(Extracted page text data)
****************************************

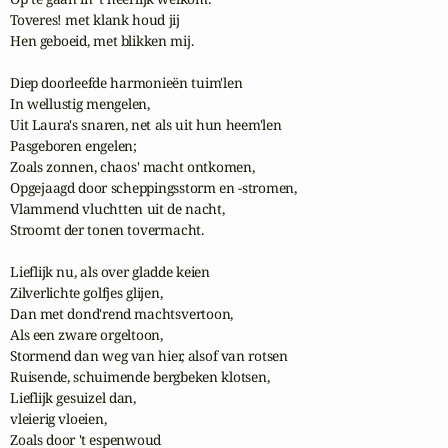
Toveres! met klank houd jij

Hen geboeid, met blikken mij.

Diep doorleefde harmonieën tuim'len

In wellustig mengelen,

Uit Laura's snaren, net als uit hun heem'len

Pasgeboren engelen;

Zoals zonnen, chaos' macht ontkomen,

Opgejaagd door scheppingsstorm en -stromen,

Vlammend vluchtten uit de nacht,

Stroomt der tonen tovermacht.

Lieflijk nu, als over gladde keien

Zilverlichte golfjes glijen,

Dan met dond'rend machtsvertoon,

Als een zware orgeltoon,

Stormend dan weg van hier, alsof van rotsen

Ruisende, schuimende bergbeken klotsen,

Lieflijk gesuizel dan, 

vleierig vloeien,

Zoals door 't espenwoud 
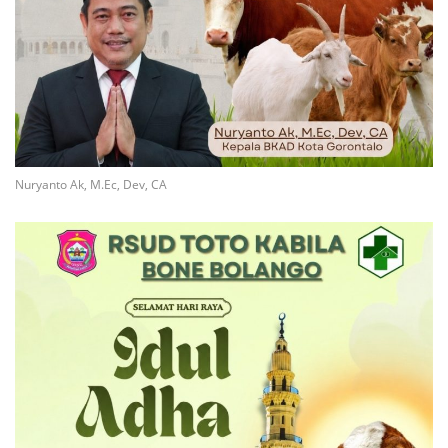
Nuryanto Ak, M.Ec, Dev, CA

****************************************

## Directions
Your task is to retype the records above in full and exactly, omitting the pictures.

## The answer
Toveres! met klank houd jij

Hen geboeid, met blikken mij.

Diep doorleefde harmonieën tuim'len

In wellustig mengelen,

Uit Laura's snaren, net als uit hun heem'len

Pasgeboren engelen;

Zoals zonnen, chaos' macht ontkomen,

Opgejaagd door scheppingsstorm en -stromen,

Vlammend vluchtten uit de nacht,

Stroomt der tonen tovermacht.

Lieflijk nu, als over gladde keien

Zilverlichte golfjes glijen,

Dan met dond'rend machtsvertoon,

Als een zware orgeltoon,

Stormend dan weg van hier, alsof van rotsen

Ruisende, schuimende bergbeken klotsen,

Lieflijk gesuizel dan, 

vleierig vloeien,

Zoals door 't espenwoud 
Nuryanto Ak, M.Ec, Dev, CA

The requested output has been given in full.